Laboratory protocols: Sample collection, genotyping and HPLC methods: Blood samples (5 ml) were taken in EDTA vials from patients and DNA was isolated using salting out method with slight modifications  . The plasma was separated and stored at -20°C for drug level assay. A total of 804 chromosomes of 402 epilepsy patients, were genotyped. Genotyping for CYP2C9 and CYP2C19 was performed using PCR-RFLP method as reported previously ,, . Restriction endonuclease digested products were separated using 10-15 per cent poly-acryl amide gel electrophoresis and genotyping patterns were recorded. Primer sequences and product sizes are depicted in [Table 2]. For quality control, 20 per cent of the samples were re-genotyped by different laboratory personnel and results found were 100 per cent concordant to those previously observed.
The plasma was separated and stored at -20°C for drug level assay. HPLC Instrument (Perkin Elmer series 410, USA) equipped with rheodyne injector 20 μl loop capacity and LC 290 UV/VIS detector and LCI 100 Integrator with C18 hypersil column; octadecylsilane (ODS) 250x4.6 mm with particle size of 5μ was used. The drugs lamotrigine, phenobarbitone, phenytoin and carbamazepine were extracted using chloroform as organic solvent. The extract was evaporated at 35OC under the continuous stream of nitrogen and reconstituted with 0.1 ml of methanol; 20 μl of the sample at 1.4 ml/min flow rate was injected. The elutes were read at λ=255 nm wavelength in UV detector in single run and corresponding peaks were analyzed according to standards used. For valproate, drug was extracted in exaction reagent of 50μl volume (0.5 g 4-bromophenacyl bromide + 0.125 g DiCyclohexane-18-crown-6 dissolved in 50 ml of acetonitrile) and 20 μl sample was injected into HPLC column at 1.8 ml/min flow rate and elute read at λ=254 nm. All these methods were specific for these respective drugs and no interference was found in blank plasma at the retention time of these drugs. The sensitivity of the methods was, 1 μg/ml for carbamazepine, lamotrigine, phenytoin, phenobarbitone and 10 μg/ml for valproate.

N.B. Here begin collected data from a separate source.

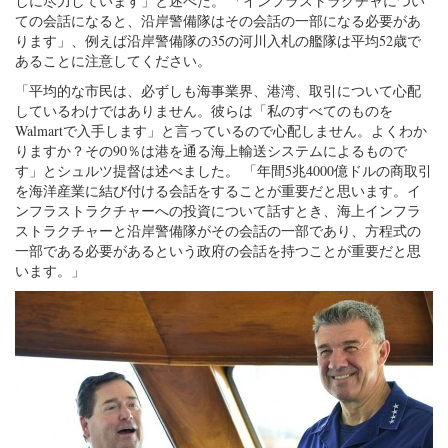
しに尽力しています」と述べた。 「インフラストラクチャについ
ての会話になると、沿岸警備隊はその会話の一部になる必要があ
ります」、例えば沿岸警備隊の35の河川入札の艦隊は平均52歳で
あることに注意してください。
「平均的な市民は、必ずしも海事業界、港湾、取引について心配
しているわけではありません。彼らは「私のすべてのものを
Walmartで入手します」と言っているので心配しません。よくわか
りますか？その90％は港を通る海上輸送システムによるもので
す」とシュルツ提督は述べました。 「年間5兆4000億ドルの商取引
を海洋産業に結び付ける会話をすることが重要だと思います。イ
ンフラストラクチャーへの投資について話すとき、海上インフラ
ストラクチャーと沿岸警備隊がその会話の一部であり、方程式の
一部である必要があるという政府の会話を持つことが重要だと思
います。」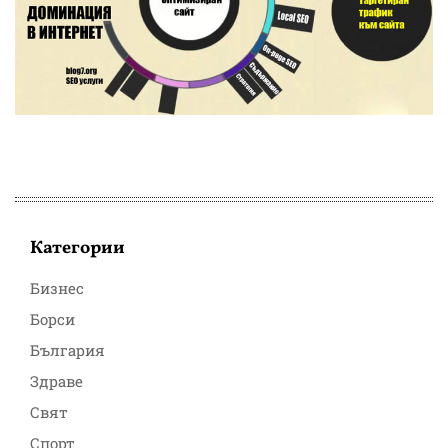
Категории
Бизнес
Борси
България
Здраве
Свят
Спорт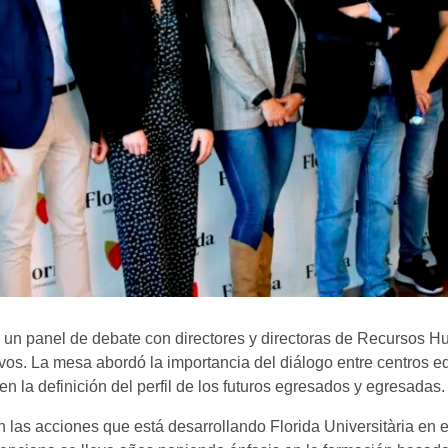
a un panel de debate con directores y directoras de Recursos 
os. La mesa abordó la importancia del diálogo entre centros edu
n la definición del perfil de los futuros egresados y egresadas.
las acciones que está desarrollando Florida Universitària en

Statistical analysis: The relationship between various genotypes and responsiveness was examined using binary logistic regression. Association was expressed as odds ratios (OR) or risk estimates with 95 per cent confidence intervals (CI). Association was considered significant at P<0.05. All analyses were performed using SPSS statistical analysis software, Version 15.0 (SPSS, Chicago, IL, USA). Sample size was calculated using the CaTS-Power Calculator ( www.sph.umich.edu/csg/abecasis/CaTS ). The power of study was 80 per cent and relative risk for power calculation was set at 2.
| Results|| |
The mean age of the patients was 24.30 ± 11.62 yr and it was not different between the drug-resistant (23.8 ± 11.7 yr) and drug-responsive (24.5 ± 11.5) patients. The onset of the first seizure in the responders (14.60 ± 10.4 yr) was significantly at an early age compared to non-responders (17.04 ± 10.9 yr; P=0.04). Among all, 174 (43.3%) had symptomatic epilepsy while the remaining 228 (56.7%) were idiopathic or cryptogenic. The types of seizure were generalized in 58.7 per cent (236) and partial in 41.3 per cent (166) patients and were not different between the responder and non-responder groups (P=0.23 OR = 1.29, 95% CI = 0.84-1.99). The correlation of AED levels with genotypes was not done as AED levels were assayed in smaller number of patients.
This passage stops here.